Tip 4: Easing Anxiety
For some kids, school can be an anxiety-inducing place. As a parent, you can help alleviate some of this anxiety by preparing your child for the upcoming school days.
Talk to them about what they can expect and reassure them that you can work together to handle any issues. Keeping fidget toys and other stress-reducing items handy during homework, car rides, or at school (if permitted) can also help ease anxiety. Another way to ease anxiety is to make sure that your kiddos get some down town to just relax and free play. Over scheduling can be very stressful for kids and adults alike.
Tip 5: Let them express themselves
Getting creative is a great way to help children adjust to new changes.
Letting them pick out their own supplies, like backpacks and pencil cases, can help build anticipation for the new year, and give them something to be excited about.
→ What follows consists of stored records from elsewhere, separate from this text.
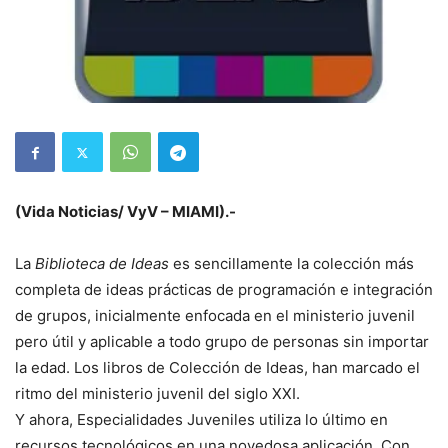
(Vida Noticias/ VyV – MIAMI).-
La
Biblioteca de Ideas
es sencillamente la colección más
completa de ideas prácticas de programación e integración
de grupos, inicialmente enfocada en el ministerio juvenil
pero útil y aplicable a todo grupo de personas sin importar
la edad. Los libros de Colección de Ideas, han marcado el
ritmo del ministerio juvenil del siglo XXI.
Y ahora, Especialidades Juveniles utiliza lo último en
recursos tecnológicos en una novedosa aplicación. Con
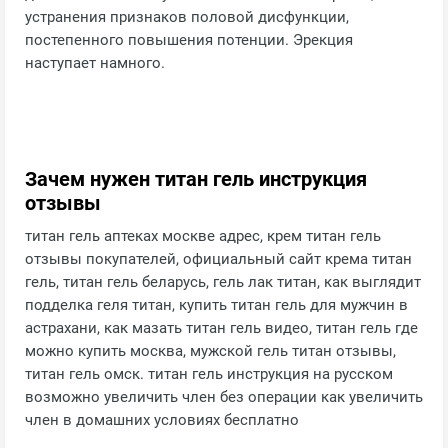
устранения признаков половой дисфункции,
постепенного повышения потенции. Эрекция
наступает намного.
Зачем нужен титан гель инструкция
отзывы
титан гель аптеках москве адрес, крем титан гель
отзывы покупателей, официальный сайт крема титан
гель, титан гель беларусь, гель лак титан, как выглядит
подделка геля титан, купить титан гель для мужчин в
астрахани, как мазать титан гель видео, титан гель где
можно купить москва, мужской гель титан отзывы,
титан гель омск. титан гель инструкция на русском
возможно увеличить член без операции как увеличить
член в домашних условиях бесплатно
Involve your kids in organization and planning, and let them have a say in their school schedules. This will help them to feel empowered and more in control during this new chapter. Some parents and kids like to use behavior tracking tools to set goals and have incentives for achievements.
Back to school time can bring on plenty of stress and anxiety, but it doesn't have to be that way. By following these tips, you can transition your kids back to school smoothly. From organization and scheduling to meeting emotional needs and easing anxiety, parents have control over how they approach back-to-school season. Remember, the most important part of the transition is to stay positive, keep open communication with your child, and be there to support them!